Alternative: Export to Google Sheets
While Excel is powerful, exporting to Google Sheets offers real-time collaboration and automatic cloud backup. Consider Google Sheets when:
- Multiple users need simultaneous access
- You need automatic version history
- Cloud storage is preferred over file downloads
- You want to use Google Sheets formulas and add-ons
Using WebScraping.AI API for Reliable Data Collection
For production scraping workflows that handle complex authentication scenarios and anti-bot measures, consider using WebScraping.AI API:
// HTTP Request Node - WebScraping.AI API
{
"method": "GET",
"url": "https://api.webscraping.ai/html",
"qs": {
"api_key": "YOUR_API_KEY",
"url": "https://example.com/products",
"js": true,
"proxy": "datacenter"
}
}
Benefits include: - Automatic JavaScript rendering - Built-in proxy rotation - CAPTCHA handling - Browser fingerprinting protection - Guaranteed uptime and reliability
Conclusion
Exporting scraped data to Excel from n8n provides powerful options for data analysis and reporting.
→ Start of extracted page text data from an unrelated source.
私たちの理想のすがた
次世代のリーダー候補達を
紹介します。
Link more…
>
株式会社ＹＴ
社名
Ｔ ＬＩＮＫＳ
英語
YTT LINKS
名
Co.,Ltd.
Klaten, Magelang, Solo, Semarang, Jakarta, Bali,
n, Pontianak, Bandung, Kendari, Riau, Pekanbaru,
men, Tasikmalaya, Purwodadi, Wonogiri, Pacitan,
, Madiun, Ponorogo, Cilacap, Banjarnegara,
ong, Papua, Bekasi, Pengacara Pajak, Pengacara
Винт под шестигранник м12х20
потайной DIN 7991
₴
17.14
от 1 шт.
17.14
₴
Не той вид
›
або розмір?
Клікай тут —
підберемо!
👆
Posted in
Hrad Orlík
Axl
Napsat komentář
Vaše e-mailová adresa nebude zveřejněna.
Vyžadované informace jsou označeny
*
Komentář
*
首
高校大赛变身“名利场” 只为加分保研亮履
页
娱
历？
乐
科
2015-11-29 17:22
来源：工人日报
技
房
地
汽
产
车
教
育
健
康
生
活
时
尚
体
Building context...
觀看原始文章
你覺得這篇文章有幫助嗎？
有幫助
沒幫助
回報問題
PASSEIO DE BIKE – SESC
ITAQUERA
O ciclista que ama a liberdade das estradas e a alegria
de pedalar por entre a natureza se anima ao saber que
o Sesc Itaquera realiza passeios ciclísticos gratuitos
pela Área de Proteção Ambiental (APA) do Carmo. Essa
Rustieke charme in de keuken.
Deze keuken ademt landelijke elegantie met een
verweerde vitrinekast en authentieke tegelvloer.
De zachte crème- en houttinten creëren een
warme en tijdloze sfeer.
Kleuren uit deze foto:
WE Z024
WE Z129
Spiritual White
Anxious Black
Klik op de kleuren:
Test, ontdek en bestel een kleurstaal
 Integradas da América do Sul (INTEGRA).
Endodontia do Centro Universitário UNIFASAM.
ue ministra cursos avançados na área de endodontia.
The Spreadsheet File node offers simplicity for basic use cases, while custom Code nodes with libraries like xlsx
or exceljs
provide complete control over formatting, multiple sheets, and advanced Excel features.
Choose the method that best fits your needs: - Spreadsheet File Node: Quick exports without custom formatting - XLSX Library: Multiple sheets with basic formatting - ExcelJS Library: Advanced formatting and styling - Google Sheets: Cloud-based collaboration and sharing
Combine these Excel export capabilities with proper workflow automation and scheduled triggers to build professional data extraction pipelines that deliver actionable insights in a familiar, shareable format.